**Assignment**
Below are the records. Gather each line that holds "ручки".

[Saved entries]
════

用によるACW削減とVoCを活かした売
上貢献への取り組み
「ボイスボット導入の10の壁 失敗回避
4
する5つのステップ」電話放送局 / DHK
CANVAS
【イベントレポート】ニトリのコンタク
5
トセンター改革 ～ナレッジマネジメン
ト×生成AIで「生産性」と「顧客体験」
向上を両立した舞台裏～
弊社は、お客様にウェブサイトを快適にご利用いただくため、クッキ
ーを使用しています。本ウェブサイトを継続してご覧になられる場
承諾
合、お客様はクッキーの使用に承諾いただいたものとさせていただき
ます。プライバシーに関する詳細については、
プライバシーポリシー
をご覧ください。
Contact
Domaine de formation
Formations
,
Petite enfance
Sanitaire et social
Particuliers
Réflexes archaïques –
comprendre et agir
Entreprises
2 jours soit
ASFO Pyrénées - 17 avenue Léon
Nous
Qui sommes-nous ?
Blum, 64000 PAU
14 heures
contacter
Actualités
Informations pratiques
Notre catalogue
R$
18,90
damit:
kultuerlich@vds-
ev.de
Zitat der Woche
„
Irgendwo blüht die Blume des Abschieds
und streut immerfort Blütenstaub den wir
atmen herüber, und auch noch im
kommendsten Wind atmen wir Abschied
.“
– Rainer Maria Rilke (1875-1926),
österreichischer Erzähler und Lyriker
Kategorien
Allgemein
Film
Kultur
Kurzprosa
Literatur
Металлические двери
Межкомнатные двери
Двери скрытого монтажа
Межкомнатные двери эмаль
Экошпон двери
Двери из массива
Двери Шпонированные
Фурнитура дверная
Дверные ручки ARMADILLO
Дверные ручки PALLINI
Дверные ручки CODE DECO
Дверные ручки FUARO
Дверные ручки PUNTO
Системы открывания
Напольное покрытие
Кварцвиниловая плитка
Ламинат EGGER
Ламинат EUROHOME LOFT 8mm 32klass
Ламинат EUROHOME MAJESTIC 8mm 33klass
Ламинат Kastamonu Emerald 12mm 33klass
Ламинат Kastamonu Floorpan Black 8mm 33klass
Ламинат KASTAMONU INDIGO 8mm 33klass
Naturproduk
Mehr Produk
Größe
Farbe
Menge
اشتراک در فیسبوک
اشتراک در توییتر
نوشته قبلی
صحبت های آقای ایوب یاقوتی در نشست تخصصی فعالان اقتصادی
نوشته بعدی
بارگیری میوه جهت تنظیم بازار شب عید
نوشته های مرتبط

════

**Response**
Дверные ручки ARMADILLO
Дверные ручки PALLINI
Дверные ручки CODE DECO
Дверные ручки FUARO
Дверные ручки PUNTO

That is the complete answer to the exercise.